**AVAILABLE DATA**
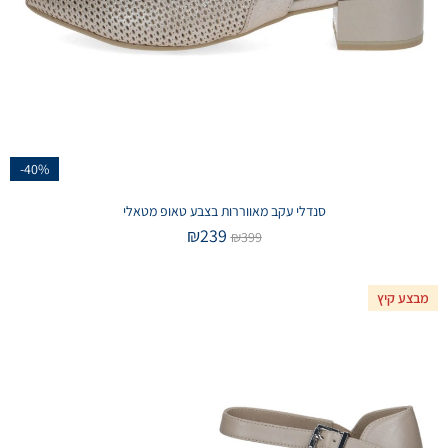
-40%
סנדלי עקב מאווררות בצבע טאופ מטאלי
₪
239
₪
399
מבצע קיץ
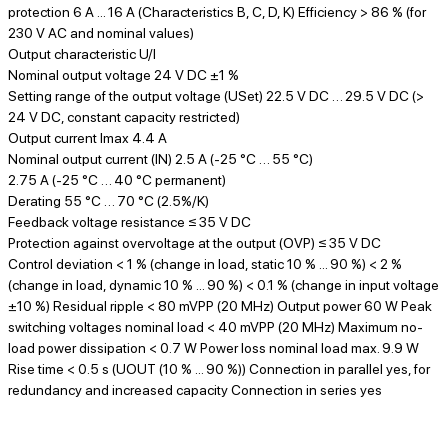
protection 6 A ... 16 A (Characteristics B, C, D, K) Efficiency > 86 % (for
230 V AC and nominal values)
Output characteristic U/I
Nominal output voltage 24 V DC ±1 %
Setting range of the output voltage (USet) 22.5 V DC … 29.5 V DC (>
24 V DC, constant capacity restricted)
Output current Imax 4.4 A
Nominal output current (IN) 2.5 A (-25 °C … 55 °C)
2.75 A (-25 °C … 40 °C permanent)
Derating 55 °C … 70 °C (2.5%/K)
Feedback voltage resistance ≤ 35 V DC
Protection against overvoltage at the output (OVP) ≤ 35 V DC
Control deviation < 1 % (change in load, static 10 % ... 90 %) < 2 %
(change in load, dynamic 10 % ... 90 %) < 0.1 % (change in input voltage
±10 %) Residual ripple < 80 mVPP (20 MHz) Output power 60 W Peak
switching voltages nominal load < 40 mVPP (20 MHz) Maximum no-
load power dissipation < 0.7 W Power loss nominal load max. 9.9 W
Rise time < 0.5 s (UOUT (10 % ... 90 %)) Connection in parallel yes, for
redundancy and increased capacity Connection in series yes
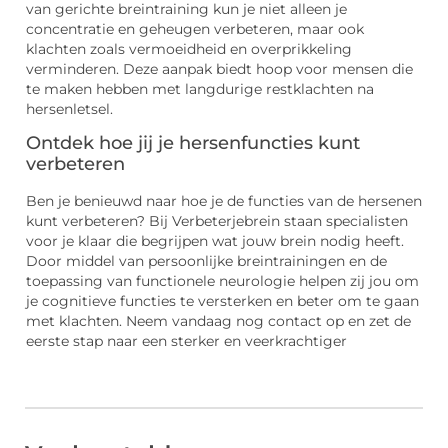
van gerichte breintraining kun je niet alleen je
concentratie en geheugen verbeteren, maar ook
klachten zoals vermoeidheid en overprikkeling
verminderen. Deze aanpak biedt hoop voor mensen die
te maken hebben met langdurige restklachten na
hersenletsel.
Ontdek hoe jij je hersenfuncties kunt
verbeteren
Ben je benieuwd naar hoe je de functies van de hersenen
kunt verbeteren? Bij Verbeterjebrein staan specialisten
voor je klaar die begrijpen wat jouw brein nodig heeft.
Door middel van persoonlijke breintrainingen en de
toepassing van functionele neurologie helpen zij jou om
je cognitieve functies te versterken en beter om te gaan
met klachten. Neem vandaag nog contact op en zet de
eerste stap naar een sterker en veerkrachtiger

**WHAT THE TASK ASKS**
Across the listing, how many lines contain the word "current"? Give the number without further comment.

**ANSWER SPACE**
2